As compras foram feitas por meio da Nutrade Comercial Exportadora, subsidiária da gigante agroquímica suíça Syngenta. Ao atuar como fornecedor indireto, a Nutrade possibilitou que a Cofco cumprisse tecnicamente os termos do empréstimo ​​— ao mesmo tempo que traía o seu propósito.

Com uso de imagens de satélite e dados públicos, a investigação analisou compras feitas pela Cofco em 2021 de soja cultivada em áreas recentemente desmatadas em Mato Grosso. A reportagem expôs falhas graves no controle da cadeia de abastecimento e lançou dúvidas sobre o compromisso da empresa com os objetivos de desmatamento zero.

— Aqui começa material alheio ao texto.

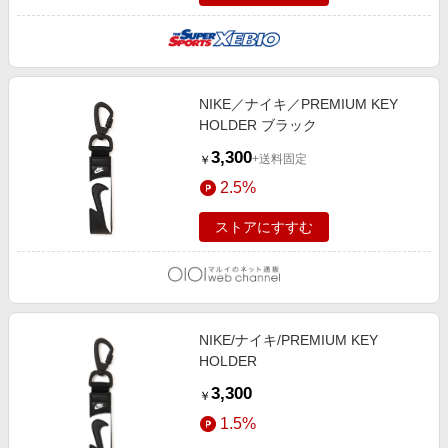
NIKE／ナイキ／PREMIUM KEY
HOLDER ブラック
3,300
+送料固定
￥
2.5%
ストアにすすむ
NIKE/ナイキ/PREMIUM KEY
HOLDER
3,300
￥
1.5%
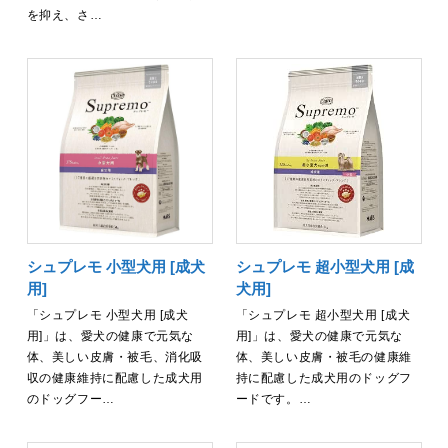
を抑え、さ…
シュプレモ 小型犬用 [成犬
シュプレモ 超小型犬用 [成
用]
犬用]
「シュプレモ 小型犬用 [成犬
「シュプレモ 超小型犬用 [成犬
用]」は、愛犬の健康で元気な
用]」は、愛犬の健康で元気な
体、美しい皮膚・被毛、消化吸
体、美しい皮膚・被毛の健康維
収の健康維持に配慮した成犬用
持に配慮した成犬用のドッグフ
のドッグフー…
ードです。…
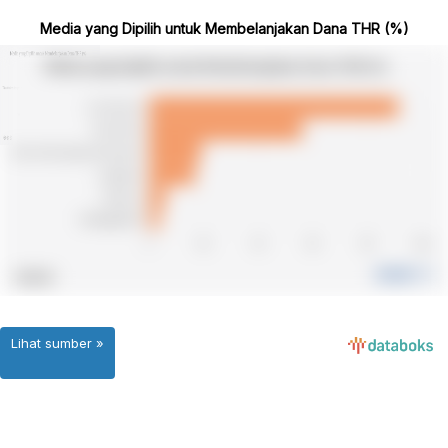
Media yang Dipilih untuk Membelanjakan Dana THR (%)
Lihat sumber »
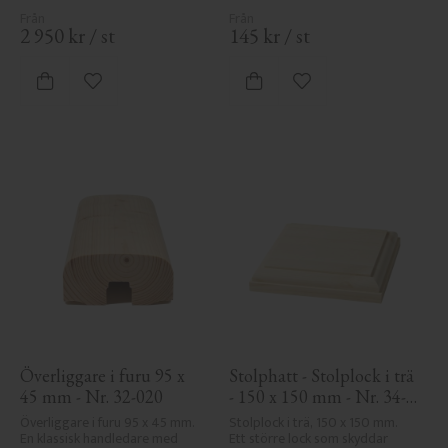
sekelskiftesstil.
2 950
kr
/
st
145
kr
/
st
Lägg till i favoriter
Lägg till i favoriter
Överliggare i furu 95 x 
Stolphatt - Stolplock i trä 
45 mm - Nr. 32-020
- 150 x 150 mm - Nr. 34-
141
Överliggare i furu 95 x 45 mm. 
Stolplock i trä, 150 x 150 mm. 
En klassisk handledare med 
Ett större lock som skyddar 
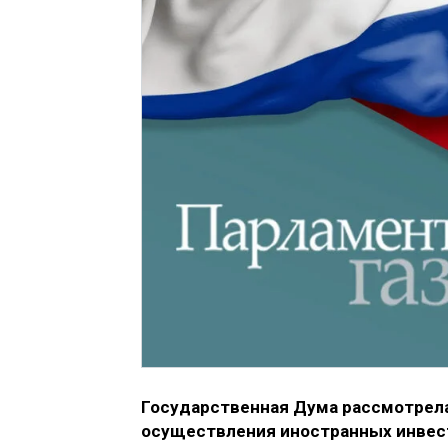
Государственная Дума рассмотрела 
осуществления иностранных инвес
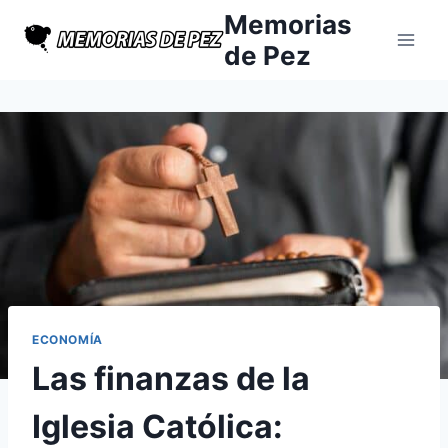
Saltar
Memorias
al
de Pez
contenido
ECONOMÍA
Las finanzas de la
Iglesia Católica:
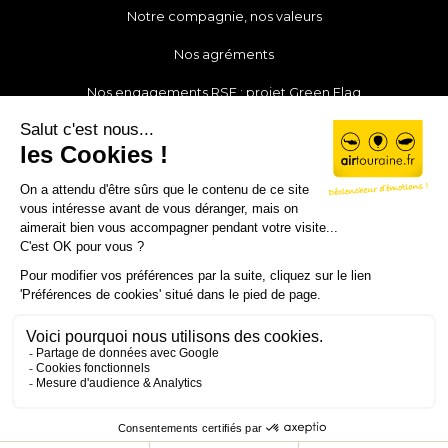
Notre compagnie, nos valeurs
Nos agréments
Nos engagements RSE : projet Green Flag
Notre actualité
Nos partenaires
Rejoignez notre équipe
Mon compte
Contact
© Air Touraine 2019 - 2026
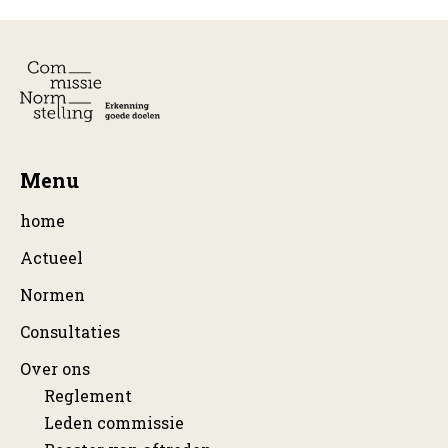
Menu
home
Actueel
Normen
Consultaties
Over ons
Reglement
Leden commissie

Violação da Moratória da Soja

Entre as propriedades citadas na reportagem estão as fazendas União I e União II, do agricultor João Luiz Lazarotto. Essas áreas, utilizadas para cultivo de soja, milho e algodão, forneciam grãos para a Cofco através da Nutrade.

As notas fiscais analisadas pela reportagem confirmam as transações.

As fazendas ficam dentro da Amazônia Legal do Brasil ​​— uma região definida pela legislação para promover a proteção ambiental e o desenvolvimento sustentável. As áreas foram desmatadas depois de 2008, segundo dados de satélite da plataforma MapBiomas.

Essa data é emblemática: sob a Moratória da Soja, acordo histórico assinado em 2006 pelas principais empresas do agronegócio, por ONGs e pelo governo brasileiro, as empresas se comprometeram a não comprar soja cultivada em terras desmatadas na Amazônia após julho de 2008, ainda que o desmatamento tenha sido legalmente autorizado.

Como signatária, a Cofco não deveria ter adquirido soja dessas fazendas.

Desmatamento no Cerrado

A investigação também revelou o caso de um fornecedor da Cofco que opera no Cerrado ​​— a vasta savana tropical do Brasil, que abrange as regiões Centro e Nordeste e é o segundo bioma mais desmatado do país, atrás apenas da Amazônia.

Em março de 2021, a Uggeri Agropecuária, empresa com sede em Nova Mutum, no estado de Mato Grosso, fez diversas entregas de soja ao armazém da Cofco situado na cidade vizinha Lucas do Rio Verde.

Documentos analisados ​​pelos jornalistas mostram que um contrato assinado em novembro de 2020 entre a Cofco e a intermediária Nutrade previa o fornecimento de 1.300 toneladas de soja da Uggeri.

A empresa é proprietária da Fazenda Ranchão, que produz grãos e cereais. Na propriedade contígua Fazenda Ranchão II, o órgão ambiental do estado de Mato Grosso (Sema-MT) embargou três áreas agrícolas em agosto de 2015 devido a infrações ambientais.

Apesar das sanções, imagens de satélite mostram que a Uggeri continuou plantando nas áreas embargadas e abastecendo a Cofco.

Essas ações constituem uma violação aos compromissos sociais e ambientais assumidos publicamente pela Cofco, uma vez que o contrato entre a empresa chinesa e a Nutrade permaneceu ativo ​​— sugerindo que, durante uma parte significativa do acordo, soja de origem irregular entrou na cadeia de abastecimento da Cofco, segundo especialistas consultados para a investigação.